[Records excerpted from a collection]
....................

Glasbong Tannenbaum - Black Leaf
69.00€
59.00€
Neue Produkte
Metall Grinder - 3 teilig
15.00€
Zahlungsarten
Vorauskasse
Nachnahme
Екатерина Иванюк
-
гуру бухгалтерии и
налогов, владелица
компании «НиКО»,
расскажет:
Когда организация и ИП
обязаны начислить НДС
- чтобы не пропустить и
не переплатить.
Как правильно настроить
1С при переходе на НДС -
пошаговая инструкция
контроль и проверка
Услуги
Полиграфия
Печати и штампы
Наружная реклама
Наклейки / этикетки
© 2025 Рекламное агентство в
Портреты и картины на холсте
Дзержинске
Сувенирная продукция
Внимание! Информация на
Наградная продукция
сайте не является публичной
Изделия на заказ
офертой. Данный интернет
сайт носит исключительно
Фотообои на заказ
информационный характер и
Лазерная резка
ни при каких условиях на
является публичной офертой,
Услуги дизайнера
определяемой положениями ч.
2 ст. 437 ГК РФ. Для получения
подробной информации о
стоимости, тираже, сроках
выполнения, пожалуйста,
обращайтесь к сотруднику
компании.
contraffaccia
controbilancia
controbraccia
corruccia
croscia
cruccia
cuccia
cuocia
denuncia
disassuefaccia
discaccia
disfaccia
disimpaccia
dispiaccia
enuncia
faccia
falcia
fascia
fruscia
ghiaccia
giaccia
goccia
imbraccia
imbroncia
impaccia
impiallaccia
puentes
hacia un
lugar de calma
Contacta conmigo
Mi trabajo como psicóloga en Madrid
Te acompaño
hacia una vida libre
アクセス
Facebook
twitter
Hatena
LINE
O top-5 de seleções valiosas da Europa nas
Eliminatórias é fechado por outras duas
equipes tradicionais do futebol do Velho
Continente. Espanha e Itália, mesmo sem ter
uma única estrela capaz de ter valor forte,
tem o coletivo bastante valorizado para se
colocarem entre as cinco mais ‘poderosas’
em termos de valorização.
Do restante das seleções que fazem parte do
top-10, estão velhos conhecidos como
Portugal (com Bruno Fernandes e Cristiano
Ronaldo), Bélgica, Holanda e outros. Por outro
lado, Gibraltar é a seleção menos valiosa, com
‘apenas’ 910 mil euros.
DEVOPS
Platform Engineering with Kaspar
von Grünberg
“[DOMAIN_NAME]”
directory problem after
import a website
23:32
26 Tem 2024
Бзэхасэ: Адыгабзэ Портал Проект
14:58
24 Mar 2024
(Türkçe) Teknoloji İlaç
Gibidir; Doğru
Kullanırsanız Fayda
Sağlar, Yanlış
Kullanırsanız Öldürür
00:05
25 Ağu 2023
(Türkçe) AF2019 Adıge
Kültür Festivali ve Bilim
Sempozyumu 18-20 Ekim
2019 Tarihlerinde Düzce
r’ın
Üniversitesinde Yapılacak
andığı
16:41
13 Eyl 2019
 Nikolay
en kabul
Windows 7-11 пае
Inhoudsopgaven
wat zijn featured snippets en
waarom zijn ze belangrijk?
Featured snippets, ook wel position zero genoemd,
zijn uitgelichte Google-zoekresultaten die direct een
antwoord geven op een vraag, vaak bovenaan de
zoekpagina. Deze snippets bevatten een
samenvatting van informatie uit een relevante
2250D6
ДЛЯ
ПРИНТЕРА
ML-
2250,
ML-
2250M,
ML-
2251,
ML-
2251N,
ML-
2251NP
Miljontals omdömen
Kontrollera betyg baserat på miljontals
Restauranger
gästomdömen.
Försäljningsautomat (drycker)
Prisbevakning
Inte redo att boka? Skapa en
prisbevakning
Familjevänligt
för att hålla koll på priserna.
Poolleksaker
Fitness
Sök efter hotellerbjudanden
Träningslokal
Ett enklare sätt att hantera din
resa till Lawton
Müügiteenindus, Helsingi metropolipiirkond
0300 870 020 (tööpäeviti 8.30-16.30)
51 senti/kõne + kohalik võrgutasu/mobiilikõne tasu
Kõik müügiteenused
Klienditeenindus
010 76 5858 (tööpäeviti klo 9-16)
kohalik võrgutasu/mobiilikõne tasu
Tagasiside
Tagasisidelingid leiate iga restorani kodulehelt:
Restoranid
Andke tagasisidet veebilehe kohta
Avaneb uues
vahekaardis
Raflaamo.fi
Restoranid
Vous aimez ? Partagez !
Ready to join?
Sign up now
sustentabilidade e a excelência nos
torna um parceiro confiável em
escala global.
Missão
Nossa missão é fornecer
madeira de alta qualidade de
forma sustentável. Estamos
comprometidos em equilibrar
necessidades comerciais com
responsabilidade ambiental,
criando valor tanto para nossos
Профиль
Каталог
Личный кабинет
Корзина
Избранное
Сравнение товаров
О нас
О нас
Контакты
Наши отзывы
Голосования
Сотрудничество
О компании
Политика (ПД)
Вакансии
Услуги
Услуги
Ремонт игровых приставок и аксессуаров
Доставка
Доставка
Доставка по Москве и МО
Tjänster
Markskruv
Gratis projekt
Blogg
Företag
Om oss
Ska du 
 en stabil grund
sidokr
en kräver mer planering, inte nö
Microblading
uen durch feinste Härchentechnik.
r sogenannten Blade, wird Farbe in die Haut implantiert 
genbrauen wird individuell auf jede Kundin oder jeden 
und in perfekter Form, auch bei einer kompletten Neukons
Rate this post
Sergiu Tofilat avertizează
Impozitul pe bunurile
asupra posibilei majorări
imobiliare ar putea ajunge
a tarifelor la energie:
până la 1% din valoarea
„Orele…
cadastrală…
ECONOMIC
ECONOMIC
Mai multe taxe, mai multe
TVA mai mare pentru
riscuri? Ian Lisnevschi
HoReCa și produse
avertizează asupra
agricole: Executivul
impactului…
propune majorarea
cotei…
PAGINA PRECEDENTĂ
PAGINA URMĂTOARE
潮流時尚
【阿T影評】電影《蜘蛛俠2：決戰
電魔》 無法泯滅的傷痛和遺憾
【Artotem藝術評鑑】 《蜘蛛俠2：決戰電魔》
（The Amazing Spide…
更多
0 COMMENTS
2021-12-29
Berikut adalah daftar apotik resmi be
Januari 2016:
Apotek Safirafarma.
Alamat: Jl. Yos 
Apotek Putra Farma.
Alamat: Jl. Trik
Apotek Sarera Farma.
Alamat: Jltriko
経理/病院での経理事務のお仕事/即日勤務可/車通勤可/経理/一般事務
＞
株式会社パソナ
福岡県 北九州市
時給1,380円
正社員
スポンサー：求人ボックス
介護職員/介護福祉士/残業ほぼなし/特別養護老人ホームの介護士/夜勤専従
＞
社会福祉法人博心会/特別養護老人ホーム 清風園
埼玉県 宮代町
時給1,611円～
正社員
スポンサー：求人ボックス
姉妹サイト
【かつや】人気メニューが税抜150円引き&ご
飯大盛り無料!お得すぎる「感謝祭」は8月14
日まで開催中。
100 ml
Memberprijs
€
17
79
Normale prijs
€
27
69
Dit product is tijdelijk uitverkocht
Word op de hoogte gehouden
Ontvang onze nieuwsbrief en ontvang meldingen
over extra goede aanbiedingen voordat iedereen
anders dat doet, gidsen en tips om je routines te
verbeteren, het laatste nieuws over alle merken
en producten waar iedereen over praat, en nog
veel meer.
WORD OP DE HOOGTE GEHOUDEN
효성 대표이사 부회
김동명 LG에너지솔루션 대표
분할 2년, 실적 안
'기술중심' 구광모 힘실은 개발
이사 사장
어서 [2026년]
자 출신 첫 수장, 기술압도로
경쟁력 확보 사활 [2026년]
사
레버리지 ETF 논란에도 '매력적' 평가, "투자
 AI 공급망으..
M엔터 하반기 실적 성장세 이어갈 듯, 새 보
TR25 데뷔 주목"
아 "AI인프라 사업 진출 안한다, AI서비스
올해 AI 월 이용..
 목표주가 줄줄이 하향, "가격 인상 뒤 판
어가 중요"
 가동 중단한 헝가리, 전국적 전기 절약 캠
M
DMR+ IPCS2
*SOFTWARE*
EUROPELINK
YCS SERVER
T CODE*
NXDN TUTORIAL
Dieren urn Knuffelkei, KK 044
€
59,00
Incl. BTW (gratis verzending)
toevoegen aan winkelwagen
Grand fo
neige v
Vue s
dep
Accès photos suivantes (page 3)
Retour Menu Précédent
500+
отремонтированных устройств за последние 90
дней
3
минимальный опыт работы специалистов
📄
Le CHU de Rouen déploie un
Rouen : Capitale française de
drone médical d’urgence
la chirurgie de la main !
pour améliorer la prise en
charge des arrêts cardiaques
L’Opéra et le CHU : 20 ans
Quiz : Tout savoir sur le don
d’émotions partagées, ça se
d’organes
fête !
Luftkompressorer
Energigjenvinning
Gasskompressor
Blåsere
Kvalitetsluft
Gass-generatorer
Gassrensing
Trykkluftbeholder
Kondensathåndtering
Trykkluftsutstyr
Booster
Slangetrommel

....................

[WHAT YOU HAVE TO DO]: The answer must be every line of the records that holds the string "mobiilikõne".

[TASK OUTPUT]:
51 senti/kõne + kohalik võrgutasu/mobiilikõne tasu
kohalik võrgutasu/mobiilikõne tasu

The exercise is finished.